These are the proposed community standards developed by the Ecological Forecasting Initiative (EFI) for the common formatting and archiving of ecological forecasts. Such open standards are intended to promote interoperability and facilitate forecast adoption, distribution, validation, and synthesis. The standards focus on output file formats, metadata, and forecasting archiving. The button above links to a Github repository that provides a metadata validator tool and a number of vignettes illustrating the application of the standard.
Output Files: EFI has proposed a three-tiered approach reflecting trade-offs in forecast data volume and technical expertise. The prefered output file format is in netCDF following standard CF conventions for dimensions and variable naming conventions, with ensemble member as a dimension where appropriate. The second-tier option is a semi-long CSV format, with state variables as columns and each row representing a unique issue datetime, prediction datetime, location, ensemble member, etc. The third-tier option is similar to option 2, but each row represents a specific summary statistic (mean, upper/lower CI) rather than individual ensemble members.

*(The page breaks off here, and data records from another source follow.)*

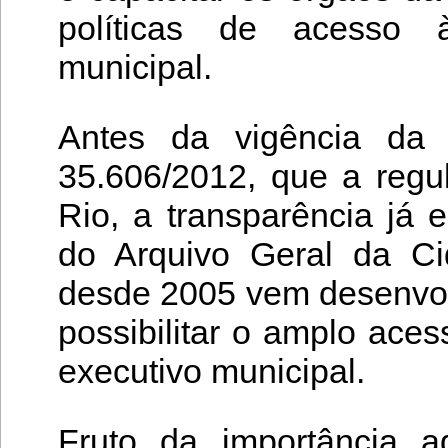
políticas de acesso
municipal.
Antes da vigência da 
35.606/2012, que a regu
Rio, a transparência já
do Arquivo Geral da C
desde 2005 vem desenvol
possibilitar o amplo ace
executivo municipal.
Fruto da importância a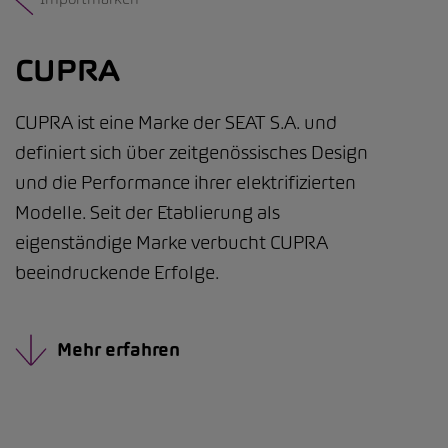
CUPRA
CUPRA ist eine Marke der SEAT S.A. und
definiert sich über zeitgenössisches Design
und die Performance ihrer elektrifizierten
Modelle. Seit der Etablierung als
eigenständige Marke verbucht CUPRA
beeindruckende Erfolge.
Mehr erfahren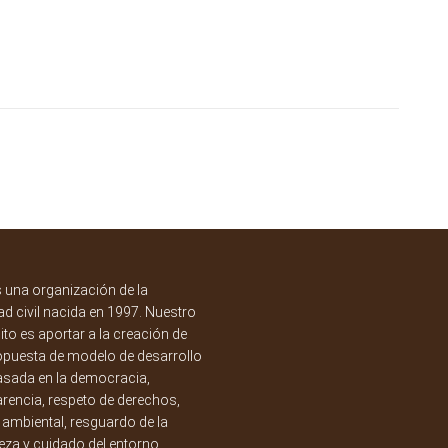
una organización de la
d civil nacida en 1997. Nuestro
to es aportar a la creación de
opuesta de modelo de desarrollo
asada en la democracia,
rencia, respeto de derechos,
a ambiental, resguardo de la
eza y cuidado del entorno.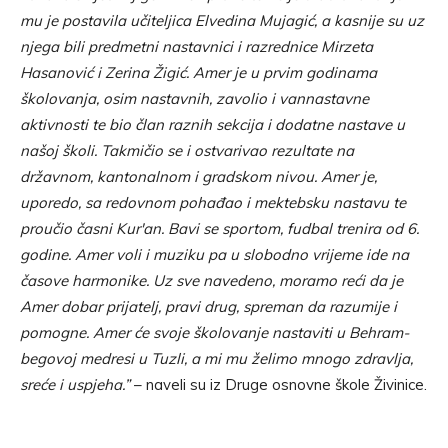
mu je postavila učiteljica Elvedina Mujagić, a kasnije su uz
njega bili predmetni nastavnici i razrednice Mirzeta
Hasanović i Zerina Žigić. Amer je u prvim godinama
školovanja, osim nastavnih, zavolio i vannastavne
aktivnosti te bio član raznih sekcija i dodatne nastave u
našoj školi. Takmičio se i ostvarivao rezultate na
državnom, kantonalnom i gradskom nivou. Amer je,
uporedo, sa redovnom pohađao i mektebsku nastavu te
proučio časni Kur'an. Bavi se sportom, fudbal trenira od 6.
godine. Amer voli i muziku pa u slobodno vrijeme ide na
časove harmonike. Uz sve navedeno, moramo reći da je
Amer dobar prijatelj, pravi drug, spreman da razumije i
pomogne. Amer će svoje školovanje nastaviti u Behram-
begovoj medresi u Tuzli, a mi mu želimo mnogo zdravlja,
sreće i uspjeha.”
– naveli su iz Druge osnovne škole Živinice.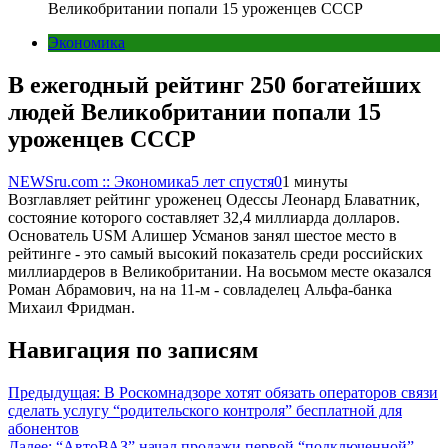
Великобритании попали 15 уроженцев СССР
Экономика
В ежегодный рейтинг 250 богатейших
людей Великобритании попали 15
уроженцев СССР
NEWSru.com :: Экономика
5 лет спустя
0
1 минуты
Возглавляет рейтинг уроженец Одессы Леонард Блаватник,
состояние которого составляет 32,4 миллиарда долларов.
Основатель USM Алишер Усманов занял шестое место в
рейтинге - это самый высокий показатель среди российских
миллиардеров в Великобритании. На восьмом месте оказался
Роман Абрамович, на на 11-м - совладелец Альфа-банка
Михаил Фридман.
Навигация по записям
Предыдущая:
В Роскомнадзоре хотят обязать операторов связи
сделать услугу “родительского контроля” бесплатной для
абонентов
Далее:
“АвтоВАЗ” начал продажи первой “подключенной”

Output Metadata: EFI’s proposed metadata represents an expansion upon the Ecological Metadata Language (EML), with two key differences. First, is the specification of additonalMetadata tags to store forecast specific information (e.g. uncertainty propagation and data assimilation) as well as some summary information about model complexity, included uncertainties, etc. designed to facilitate cross-forecast synthesis. Second, a number of EML tags (e.g. temporal resolution, output variables) are considered a required part of forecast metadata that are otherwise optional in base EML.
Archiving: EFI envisions a three-tiered approach to forecast archiving. At the most basic level, forecasts should be archived before new observations become available (not possible for hindcasts), preferably in a FAIR public archive that permits forecasts to be uploaded automatically, allows metadata to be searchable, and assigns a DOI. Second, in addition to this the codes used to generate forecasts should also be archived, preferably in an open archive or code repository (e.g. Github) that can be assigned a DOI. Finally, in addition to output and code archiving, we encourage running forecast workflows to be archived using virtualization approaches, such as Docker or Singularity containers.